Along a stretch of Chene between Garfield and Warren, the 19th Hole’s name is truly a sign of this place and this time. The fabric of this street on Detroit’s East Side is in tatters, riddled with abandoned businesses and vacant lots.
John Johnson remembers a different, better time when this neighborhood, which he grew up in, bustled with business and activity.
The Abandoned Structure Squad found him outside the New Friendly Missionary Baptist Church on a recent night, just a few blocks from the 19th Hole, which he says has been closed for about 20 years.
“When I was a kid, there used to be six bakeries along here,” says Johnson, 57, moving his arm in an arc as he points along Chene. “Lord knows how many little-bitty shops there were.”
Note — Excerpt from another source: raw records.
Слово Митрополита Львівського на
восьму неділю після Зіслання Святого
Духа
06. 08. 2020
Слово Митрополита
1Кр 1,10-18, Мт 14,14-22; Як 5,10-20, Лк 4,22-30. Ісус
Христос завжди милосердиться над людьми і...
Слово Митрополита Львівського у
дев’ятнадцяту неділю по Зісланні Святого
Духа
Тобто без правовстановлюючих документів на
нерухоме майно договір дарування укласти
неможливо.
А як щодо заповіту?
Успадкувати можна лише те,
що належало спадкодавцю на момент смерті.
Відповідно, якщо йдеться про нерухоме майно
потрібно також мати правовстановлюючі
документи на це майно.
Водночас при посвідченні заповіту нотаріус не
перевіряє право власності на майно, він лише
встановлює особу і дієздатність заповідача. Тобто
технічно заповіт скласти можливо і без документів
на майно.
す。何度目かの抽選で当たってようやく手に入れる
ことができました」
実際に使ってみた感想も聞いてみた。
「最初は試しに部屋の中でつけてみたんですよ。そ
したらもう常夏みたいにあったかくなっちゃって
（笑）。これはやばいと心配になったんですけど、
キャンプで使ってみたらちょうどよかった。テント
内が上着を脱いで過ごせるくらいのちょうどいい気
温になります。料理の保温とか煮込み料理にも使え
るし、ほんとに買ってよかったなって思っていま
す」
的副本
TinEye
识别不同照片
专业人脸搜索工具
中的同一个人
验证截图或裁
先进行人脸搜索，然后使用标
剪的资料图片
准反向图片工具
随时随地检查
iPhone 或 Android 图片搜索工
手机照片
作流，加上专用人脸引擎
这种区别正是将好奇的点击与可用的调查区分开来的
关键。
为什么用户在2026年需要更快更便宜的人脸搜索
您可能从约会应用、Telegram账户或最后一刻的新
There are still a few, like the shooting range across the street. There’s a bar or two and a neighborhood market and a beauty shop, but mostly there are holes, empty spaces where all those thriving shops once were.
Places like the 19th Hole, open to the elements, filled with discarded tires, covered
Even more vexing is a vacant building adjacent to the church. There’s stagnant water in the basement, crumbling brickwork and rats “the size of cats.”
Chikeita Johnson, the church’s administrative assistant, has a worn notebook detailing her attempts to get the city to tear the hazard down. She’s called the mayor’s office and City Council members and the department in charge of dangerous buildings and … her list goes on and on. And that’s just from the past year, when she assumed the task. Her predecessors had done the same thing for years.
During the summer, she says, the stagnant water in the basement creates an unbearable stench. And falling bricks, along with a half-covered opening in the sidewalk leading to the basement, are such a hazard that children attending church functions aren’t allowed out to play.
“This isn’t an affluent neighborhood,” says the Rev. Robert E. Millhouse Sr., explaining that his church, which has a congregation of about 500, has an important mission here.
“We’re trying to reach out. Somebody’s got to be on this side of town, to be a beacon of light. But we need some help from the city.”
He says the church has been trying to buy vacant parcels from the city, as well as another vacant building that sits to the south, but those attempts have been no more fruitful than the entreaties for demolition.
Back in front of the 19th Hole, Bobby Sherman drives slowly past in his pickup truck, eyeing the former nightclub. He, too, grew up in this neighborhood. At 48, he can recall a time when the property was home to a tire dealership. He’s a carpenter, and is interested in acquiring the place and renovating it so that he can store trucks and equipment there. It’s owned by the city, he says, but so far attempts to obtain it haven’t panned out. But he plans to keep trying.